TULSA, Okla. — With less than a week until Election Day and early voting starting tomorrow, Oklahomans can expect to see many items on the ballot this year, including State Question 805.
If passed, State Question 805 would end repeat sentence penalties for nonviolent offenses in the state of Oklahoma, said officials with Oklahomans for Sentencing Reform.
If State Question 805 is not passed, someone convicted of a nonviolent offense can receive greater sentences based on their past felony convictions.
When it comes to domestic violence, there are certain acts that are considered a nonviolent crime in Oklahoma.
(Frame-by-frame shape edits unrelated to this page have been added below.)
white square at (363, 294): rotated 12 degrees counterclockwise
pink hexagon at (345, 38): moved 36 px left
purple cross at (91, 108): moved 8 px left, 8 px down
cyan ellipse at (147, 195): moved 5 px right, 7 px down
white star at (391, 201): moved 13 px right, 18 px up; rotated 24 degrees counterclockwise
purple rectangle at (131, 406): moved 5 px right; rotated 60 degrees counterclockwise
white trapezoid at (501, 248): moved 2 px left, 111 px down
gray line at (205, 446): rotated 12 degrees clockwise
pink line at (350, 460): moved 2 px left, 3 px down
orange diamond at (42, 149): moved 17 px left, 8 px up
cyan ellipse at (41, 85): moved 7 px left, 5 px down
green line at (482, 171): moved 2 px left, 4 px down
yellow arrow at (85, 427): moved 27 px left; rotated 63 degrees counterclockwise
For example, striking a pregnant woman, beatings that include broken bones, or beating conducted in front of a child. This past summer, Governor Stitt signed a bill making specific acts of domestic violence a violent crime. Those acts are domestic abuse by strangulation, domestic assault with a dangerous weapon, domestic assault and battery with a dangerous weapon, or domestic assault and battery with a deadly weapon.
State Question 805 applies to all crimes that were considered non-violent on Jan. 1. If approved by voters, sentences could not be enhanced for repeat domestic abuse offenders since the new bill was signed after Jan. 1 of this year.
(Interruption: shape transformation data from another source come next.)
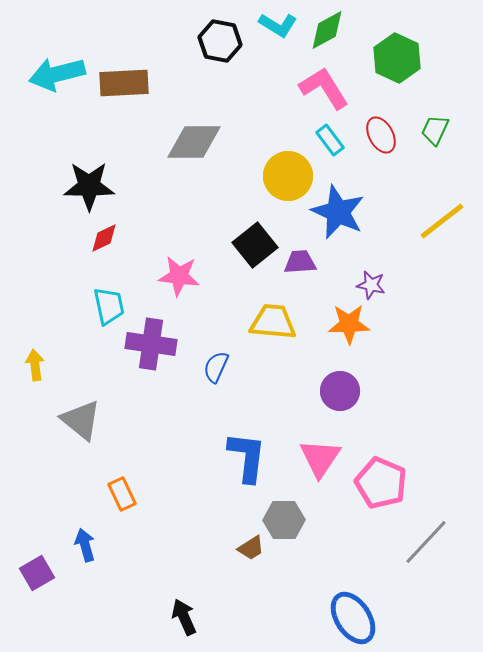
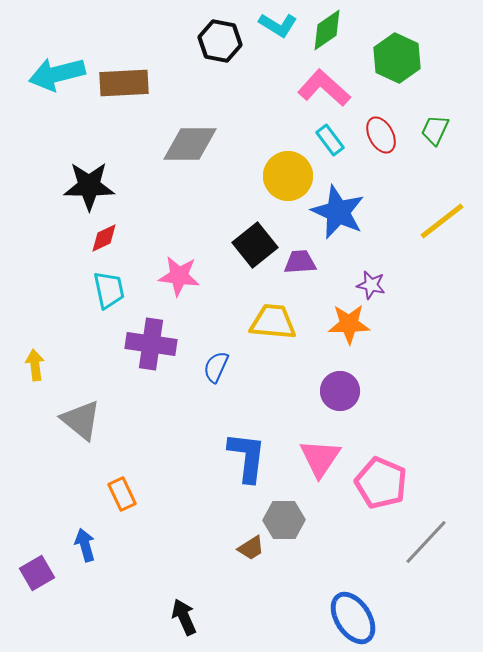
green diamond: rotated 6 degrees counterclockwise
pink L-shape: rotated 16 degrees counterclockwise
gray diamond: moved 4 px left, 2 px down
cyan trapezoid: moved 16 px up
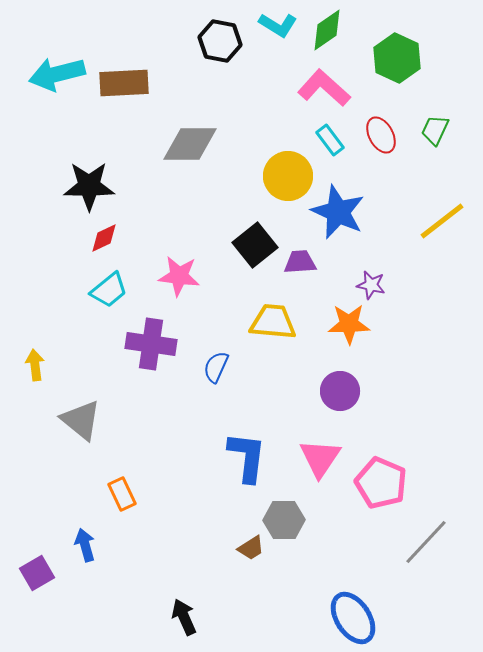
cyan trapezoid: rotated 63 degrees clockwise
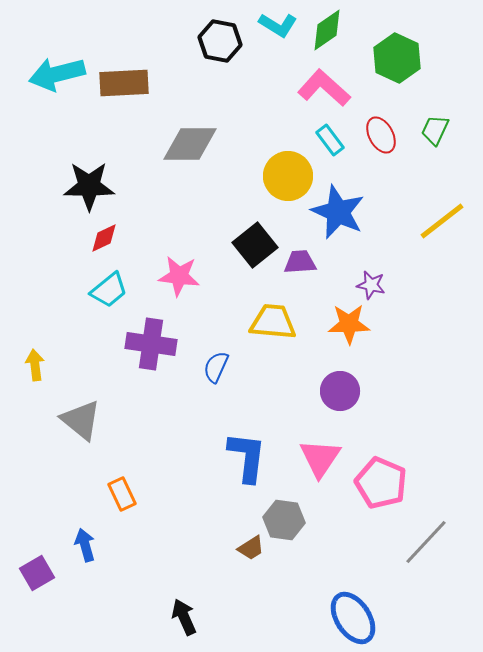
gray hexagon: rotated 9 degrees clockwise
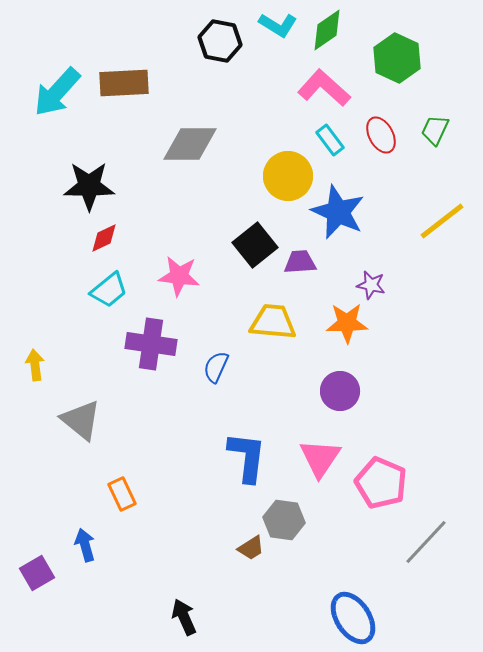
cyan arrow: moved 18 px down; rotated 34 degrees counterclockwise
orange star: moved 2 px left, 1 px up
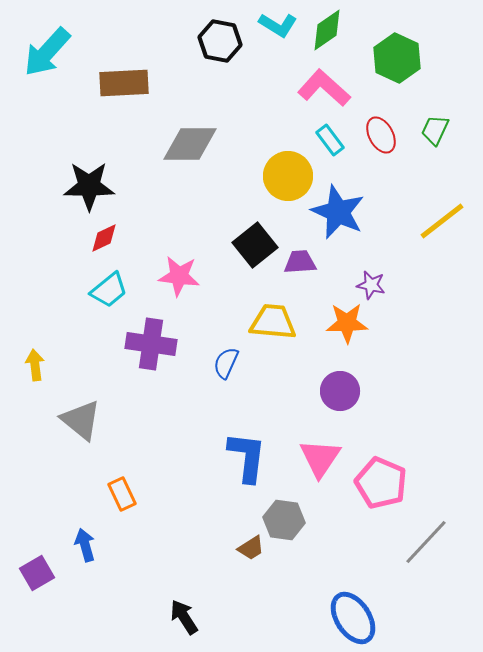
cyan arrow: moved 10 px left, 40 px up
blue semicircle: moved 10 px right, 4 px up
black arrow: rotated 9 degrees counterclockwise
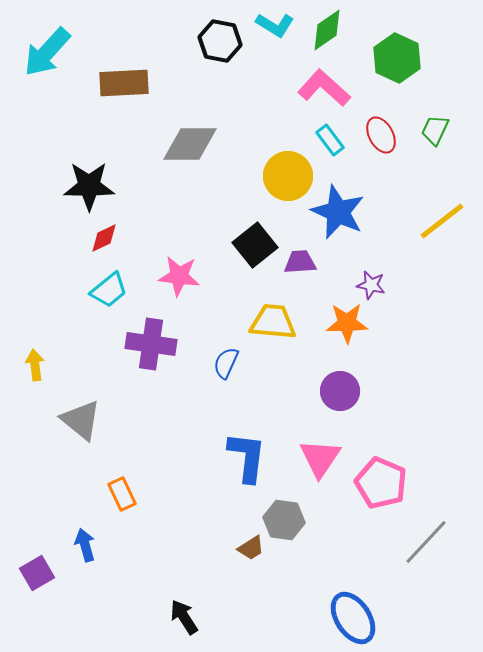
cyan L-shape: moved 3 px left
2 Works for You spoke with the Director of Policy and Advocacy for the American Civil Liberties Union of Oklahoma, Nicole McAfee.
McAfee said Oklahoma is one of the states with the worst rates of harm against women, and the state continues to lead the world in rate of female incarceration since the 1990s.
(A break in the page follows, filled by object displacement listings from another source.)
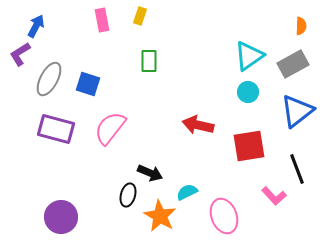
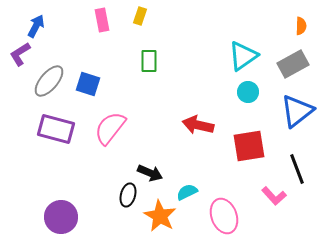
cyan triangle: moved 6 px left
gray ellipse: moved 2 px down; rotated 12 degrees clockwise
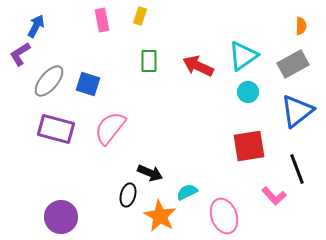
red arrow: moved 59 px up; rotated 12 degrees clockwise
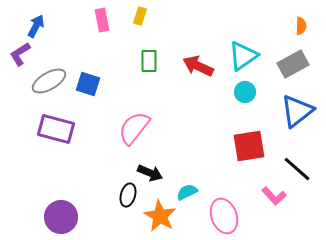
gray ellipse: rotated 20 degrees clockwise
cyan circle: moved 3 px left
pink semicircle: moved 24 px right
black line: rotated 28 degrees counterclockwise
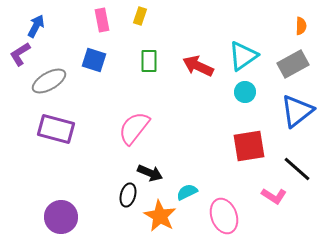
blue square: moved 6 px right, 24 px up
pink L-shape: rotated 15 degrees counterclockwise
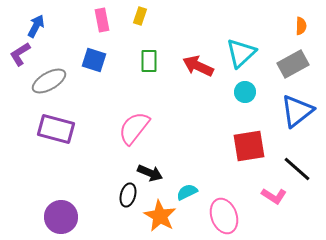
cyan triangle: moved 2 px left, 3 px up; rotated 8 degrees counterclockwise
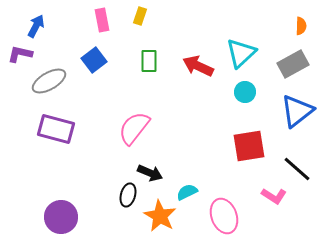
purple L-shape: rotated 45 degrees clockwise
blue square: rotated 35 degrees clockwise
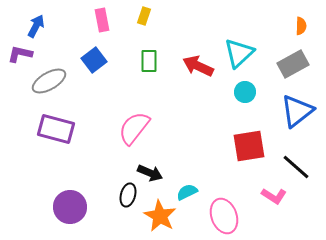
yellow rectangle: moved 4 px right
cyan triangle: moved 2 px left
black line: moved 1 px left, 2 px up
purple circle: moved 9 px right, 10 px up
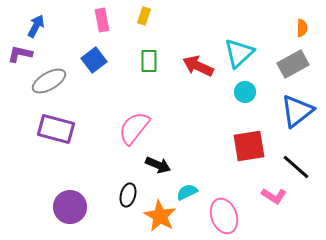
orange semicircle: moved 1 px right, 2 px down
black arrow: moved 8 px right, 8 px up
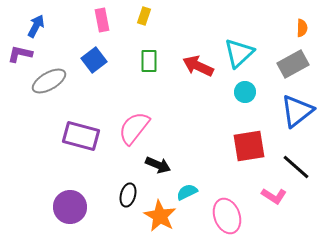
purple rectangle: moved 25 px right, 7 px down
pink ellipse: moved 3 px right
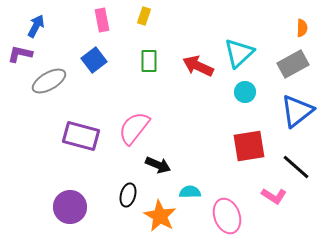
cyan semicircle: moved 3 px right; rotated 25 degrees clockwise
She believes voting yes on State Question 805 ends a bad policy.
“2/3 of the women in Oklahoma prisons are survivors of domestic violence," McAfee said. "So when we talk about who the state question benefits, survivors are at the forefront of that. We also lead the world in rate of female incarceration. That has been true since the early 1990’s, and we know the women incarcerated are just proportionately survivors of intimate partner and domestic violence.”
McAfee said she hopes State Question 805 passes on Nov. 3, and the American Civil Liberties Union of Oklahoma can immediately pass into the next legislative session a conversation regarding ways to disrupt domestic violence.